Are You A Sex Addicted Woman?

sex selesAre You A Sex Addicted Woman? – Vol.200, May 11, 2013

If you are a woman who is fighting sex addiction, I realize that there are few resources to help you deal with your issue. I realized this when I got inquiries from woman who are struggling with this problem commenting to me that there are few places for them to get help.

The Statistics:

If you are a woman who fits this situation, by all means know that you are not alone. There are 13% of women (20% of men) who admit to looking at porn at work.

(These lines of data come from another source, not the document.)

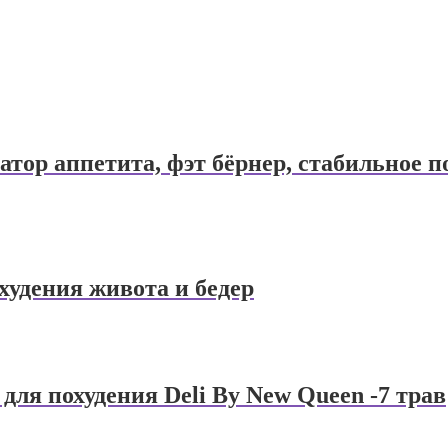
тор аппетита, фэт бёрнер, стабильное п
удения живота и бедер
ля похудения Deli By New Queen -7 трав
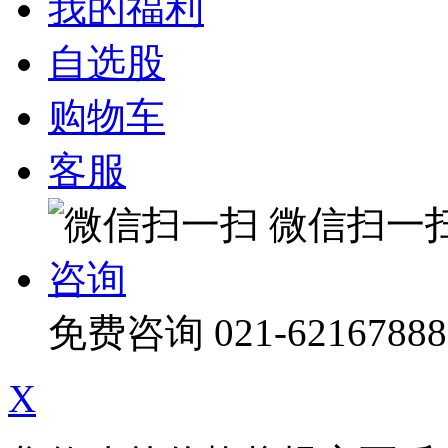
我的福利
自选股
购物车
客服
微信扫一
咨询
免费咨询
021-62167888
X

Cybersex is problematic for 40% of females internet users. About 3% of the U.S. population would be female sex addicts (8% for men) according to Patrick Carnes, sex addictions researcher. Sadly about 50% of the females who went to male professional counselors be they clinicians or clergy were sexually abused so a female treater would be best.

Who Is A Sex Addict?

Sex addiction is a global term used to cover addiction to pornography, affairs, sex chat rooms, picking up people in bars and even prostitution. The way one knows if they are addicted to sex versus having a high sex drive is whether the sexual encounter satisfies them. For a sex addict, it really doesn’t matter how much time, money or potential harm comes to them, they still can’t stop the sexual activity. They are obsessively fixated on acting out, unable to stop the impulsive behavior, including hiding the behavior from others. This is because the “pleasure” neurotransmitter is being released into the brain which gives the addict the desire to continue the act from starting with the search phase to the completion of the sexual release.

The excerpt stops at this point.